The pandemic asks one question of all of career-changers, and here it is: can you begin again? The good news is, yes, you can. That’s not just motivational mumbo-jumbo: that’s how human beings are wired. We may not want to create something new, we may be wishing for what’s past, we may tell ourselves that there are no opportunities, but sooner or later we tap into the two words that we all have the capacity to embrace: move on. Here’s how to do just that – and you don’t have to go it alone:
- Connect to Create – if it’s all up to you, get ready to lift the world all by yourself. How’s that going? When confronted with this globe-toting responsibility, I heard that even Atlas shrugged. It’s easy to feel like you’ve got to do it all on your own. Get this: You don’t. When I needed to write two books inside of six months – that’s right, over 100,000 words from January to June – the first thing I did was hire a coach. You know why I hired a coach? Because I wanted the books to be good! I wanted to win. I needed someone in my corner to help me to get there. I saw I was part of a team – it’ wasn’t all up to me. Don’t put the weight of the world on your shoulders, especially when there are people and resources who can help you. Find a coach, a mentor, follow an expert here on Forbes: if you’re trying to re-enter the toughest job market in modern times, don’t go into battle by yourself.

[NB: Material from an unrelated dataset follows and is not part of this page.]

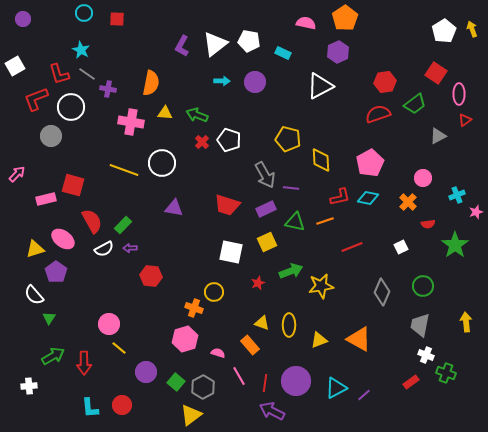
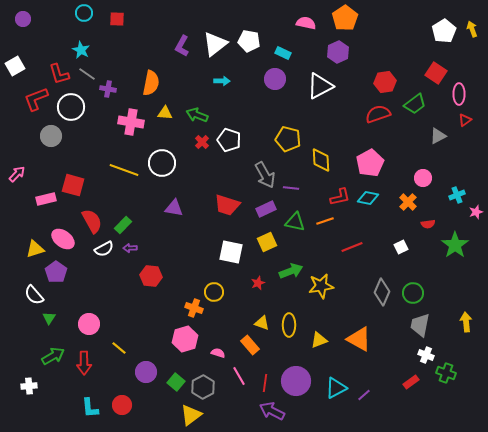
purple circle at (255, 82): moved 20 px right, 3 px up
green circle at (423, 286): moved 10 px left, 7 px down
pink circle at (109, 324): moved 20 px left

- Gain a Fresh Perspective – who’s helping you to see what you don’t? We all have blind spots. It’s a physical place where the optic nerve meets the retina, but it’s also a mental space where we fall into the trap that says there’s no opportunities. Many are trying to figure out if working from home is a blessing or a curse. The real answer is: remote work depends on what you make of it. This could be the time for you to discover an unexpected working from home opportunity. Who’s helping you to see past your blind spot?
You don’t have to tackle the US economic crisis on your own, Atlas. Even in the midst of difficult news, opportunities still exist. Resources are available. Perhaps you will find the ability to tap into the perspectives that can make a difference, as you come to understand that it’s not all up to you. That’s the first step in embracing a career change.